__Task prompt__: Repeat the following entries exactly, excluding pictures.

····················

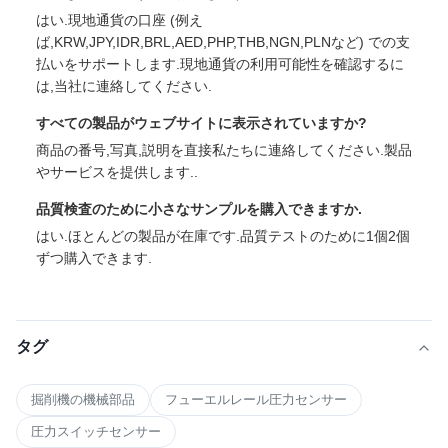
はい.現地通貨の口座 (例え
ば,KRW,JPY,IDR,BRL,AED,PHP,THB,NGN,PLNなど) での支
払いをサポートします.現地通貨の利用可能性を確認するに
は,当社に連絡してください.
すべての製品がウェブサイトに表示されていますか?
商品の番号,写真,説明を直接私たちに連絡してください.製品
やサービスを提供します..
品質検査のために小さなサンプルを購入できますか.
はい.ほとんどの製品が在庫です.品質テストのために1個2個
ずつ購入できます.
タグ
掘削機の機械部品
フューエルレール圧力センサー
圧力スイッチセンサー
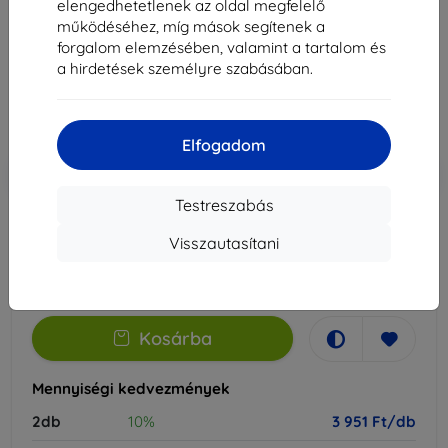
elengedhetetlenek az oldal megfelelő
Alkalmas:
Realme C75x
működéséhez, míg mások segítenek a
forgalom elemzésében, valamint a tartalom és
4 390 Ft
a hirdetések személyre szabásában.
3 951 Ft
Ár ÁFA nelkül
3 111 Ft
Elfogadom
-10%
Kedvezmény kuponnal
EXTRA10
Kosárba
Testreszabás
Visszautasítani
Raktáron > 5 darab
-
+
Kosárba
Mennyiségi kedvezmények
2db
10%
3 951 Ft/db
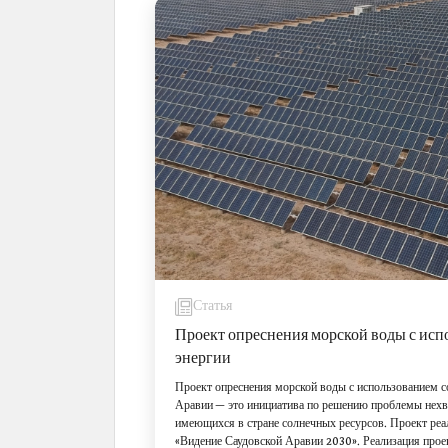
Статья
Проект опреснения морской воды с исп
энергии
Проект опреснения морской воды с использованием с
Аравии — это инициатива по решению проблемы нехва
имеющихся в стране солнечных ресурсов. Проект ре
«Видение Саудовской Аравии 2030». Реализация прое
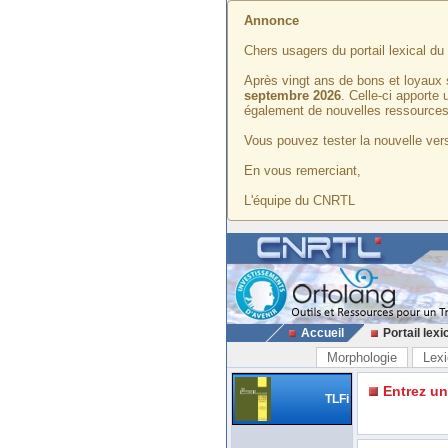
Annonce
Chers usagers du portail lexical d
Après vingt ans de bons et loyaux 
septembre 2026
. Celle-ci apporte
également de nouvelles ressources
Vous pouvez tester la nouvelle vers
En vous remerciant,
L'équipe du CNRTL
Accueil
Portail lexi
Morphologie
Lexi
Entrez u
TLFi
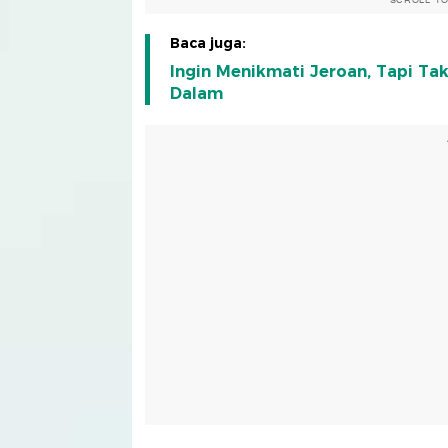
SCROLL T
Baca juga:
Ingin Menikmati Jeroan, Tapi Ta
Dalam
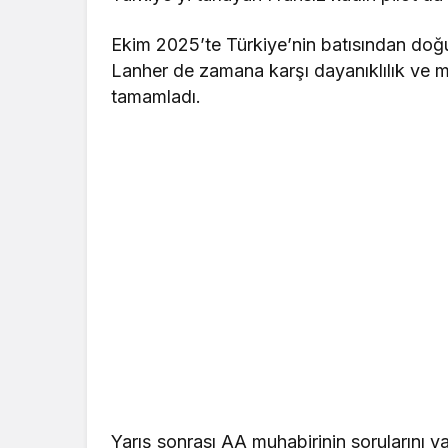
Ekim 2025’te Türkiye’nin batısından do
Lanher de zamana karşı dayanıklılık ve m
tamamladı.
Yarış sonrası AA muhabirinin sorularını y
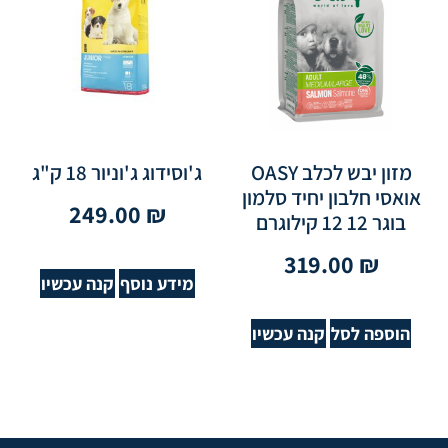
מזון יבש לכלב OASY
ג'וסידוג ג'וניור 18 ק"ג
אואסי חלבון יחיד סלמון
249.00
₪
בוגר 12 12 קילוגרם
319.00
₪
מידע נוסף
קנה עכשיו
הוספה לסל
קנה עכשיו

····················

__Response__:
はい.現地通貨の口座 (例え
ば,KRW,JPY,IDR,BRL,AED,PHP,THB,NGN,PLNなど) での支
払いをサポートします.現地通貨の利用可能性を確認するに
は,当社に連絡してください.
すべての製品がウェブサイトに表示されていますか?
商品の番号,写真,説明を直接私たちに連絡してください.製品
やサービスを提供します..
品質検査のために小さなサンプルを購入できますか.
はい.ほとんどの製品が在庫です.品質テストのために1個2個
ずつ購入できます.
タグ
掘削機の機械部品
フューエルレール圧力センサー
圧力スイッチセンサー
elengedhetetlenek az oldal megfelelő
Alkalmas:
Realme C75x
működéséhez, míg mások segítenek a
forgalom elemzésében, valamint a tartalom és
4 390 Ft
a hirdetések személyre szabásában.
3 951 Ft
Ár ÁFA nelkül
3 111 Ft
Elfogadom
-10%
Kedvezmény kuponnal
EXTRA10
Kosárba
Testreszabás
Visszautasítani
Raktáron > 5 darab
-
+
Kosárba
Mennyiségi kedvezmények
2db
10%
3 951 Ft/db
Статья
Проект опреснения морской воды с исп
энергии
Проект опреснения морской воды с использованием с
Аравии — это инициатива по решению проблемы нехва
имеющихся в стране солнечных ресурсов. Проект ре
«Видение Саудовской Аравии 2030». Реализация прое
Annonce
Chers usagers du portail lexical d
Après vingt ans de bons et loyaux 
septembre 2026
. Celle-ci apporte
également de nouvelles ressources
Vous pouvez tester la nouvelle vers
En vous remerciant,
L'équipe du CNRTL
Accueil
Portail lexi
Morphologie
Lexi
Entrez u
TLFi
SCROLL T
Baca juga:
Ingin Menikmati Jeroan, Tapi Ta
Dalam
Ekim 2025’te Türkiye’nin batısından do
Lanher de zamana karşı dayanıklılık ve m
tamamladı.
Yarış sonrası AA muhabirinin sorularını y
מזון יבש לכלב OASY
ג'וסידוג ג'וניור 18 ק"ג
אואסי חלבון יחיד סלמון
249.00
₪
בוגר 12 12 קילוגרם
319.00
₪
מידע נוסף
קנה עכשיו
הוספה לסל
קנה עכשיו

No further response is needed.